Иноземцев сидел у края стола и сам с собою играл в шахматы на маленькой походной доске с втыкающимися фигурками. Сколько я ни смотрел на Иноземцева, я все никак не мог привыкнуть к его лицу. Месяц назад ему в рукопашной прострелили нос. Пуля прошла сбоку навылет, и по сторонам носа у него было два черных круглых запекшихся пятна.
Разведчики потеснились и очистили мне место рядом с капитан-лейтенантом.
– Ну, как там майор береговой службы? – спросил Иноземцев, подняв на меня свои глубокие угрюмые глаза. – Уже травит или пока обошлось? – В его голосе не было сочувствия. Он вообще недолюбливал Рындина, а сегодня вдобавок злился на него за то, что тот – уже одной ногой в Москве – все же навязывался идти в операцию.

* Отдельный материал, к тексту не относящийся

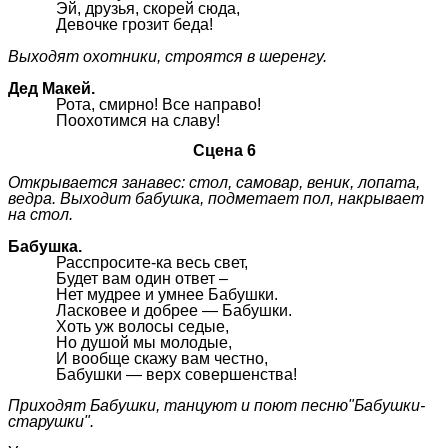
Эй, друзья, скорей сюда,
Девочке грозит беда!
Выходят охотники, строятся в шеренгу.
Дед Макей.
Рота, смирно! Все направо!
Поохотимся на славу!
Сцена 6
Открывается занавес: стол, самовар, веник, лопата,
ведра. Выходит бабушка, подметает пол, накрывает
на стол.
Бабушка.
Расспросите-ка весь свет,
Будет вам один ответ –
Нет мудрее и умнее Бабушки.
Ласковее и добрее — Бабушки.
Хоть уж волосы седые,
Но душой мы молодые,
И вообще скажу вам честно,
Бабушки — верх совершенства!
Приходят Бабушки, танцуют и поют песню"Бабушки-
старушки".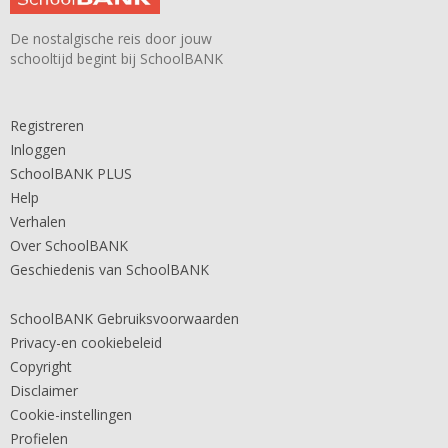
De nostalgische reis door jouw
schooltijd begint bij SchoolBANK
Registreren
Inloggen
SchoolBANK PLUS
Help
Verhalen
Over SchoolBANK
Geschiedenis van SchoolBANK
SchoolBANK Gebruiksvoorwaarden
Privacy-en cookiebeleid
Copyright
Disclaimer
Cookie-instellingen
Profielen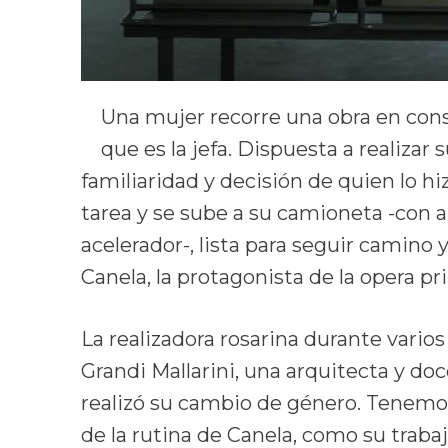
Una mujer recorre una obra en con
que es la jefa. Dispuesta a realizar 
familiaridad y decisión de quien lo hi
tarea y se sube a su camioneta -con a
acelerador-, lista para seguir camino
Canela, la protagonista de la opera pri
La realizadora rosarina durante vario
Grandi Mallarini, una arquitecta y doc
realizó su cambio de género. Tenemo
de la rutina de Canela, como su trabaj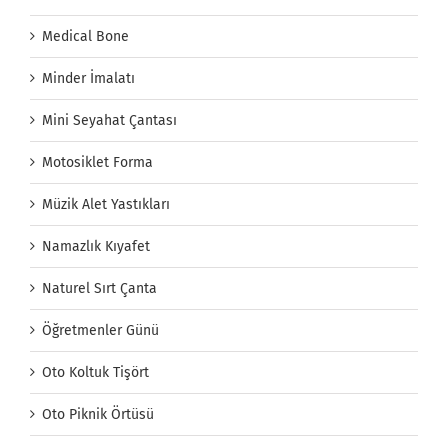
Medical Bone
Minder İmalatı
Mini Seyahat Çantası
Motosiklet Forma
Müzik Alet Yastıkları
Namazlık Kıyafet
Naturel Sırt Çanta
Öğretmenler Günü
Oto Koltuk Tişört
Oto Piknik Örtüsü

Рындин, хотя и любил говорить, что он моряк, никогда не принадлежал к плавсоставу и очень бесился, когда Иноземцев, подчеркивая это, называл его по всей форме: «Товарищ майор береговой службы».
Иноземцев, наоборот, всю жизнь плавал, а в разведку попал только три месяца назад. Его подводную лодку забросали глубинными бомбами в первые дни войны, и он был единственным вернувшимся с того света из всего экипажа. Говорят, он месяц лежал в госпитале синий, как покойник, потом отошел и вернулся на фронт. Но новой лодки ему уже не дали – не было. Он пошел в морскую разведку, специализировался на диверсиях и проводил их одну за другой с редкой даже среди разведчиков жестокостью. На этой почве они и столкнулись с Рындиным в одной из операций – брать или не брать с собой пленных. Иноземцев был начальником диверсионной группы, а Рындин – заместителем начальника разведки, последнее слово осталось за ним, но с тех пор Иноземцев не любил ходить с ним в операции. Так по крайней мере мне говорили, и это было похоже на правду.
– Может, сыграем? – спросил я его.
– Не хочу. Скучно, – сказал он. – Все равно вы выиграете. (Я обыграл его несколько раз подряд в первый день знакомства.)
– Я дам вам фору.
– Фору не возьму у самого господа бога, – сказал он и спросил, не укачивает ли меня.
– Пока нет.
Я хотел сказать ему, что много плавал, в том числе и на Севере, но отдумал.
– А Рындина всякий раз, если больше трех баллов, выворачивает, как барышню, – сказал он. – Будь я на его месте, не выдержал бы, давно бы ушел в пехоту.
– А может, он поэтому и... – начал я, вдруг впервые с этой стороны взглянув на рапорт Рындина.
Но Иноземцев перебил меня:
– Нет, не поэтому.
Кажется, он был справедлив. Справедливость начинается с оценки тех, кого не любишь.
– А чего вы вдруг пошли с нами? – спросил он после того, как новая волна швырнула наш «охотник» так, что мы два раза – туда и сюда – повалились друг на друга. Рындина забавляло, что с ним едет в операцию корреспондент, а этого, напротив, раздражало.
– Так приказал мне редактор.
– Тогда другое дело, – сказал он, и я понял, что с этой минуты он будет лучше относиться ко мне.
– Сколько всего ходу?
– При такой волне до места часа три с половиной, – сказал он, подумав. – Но мы высадимся еще на пятнадцать километров дальше нашей цели – под самым носом нельзя. Так что, считайте, четыре часа.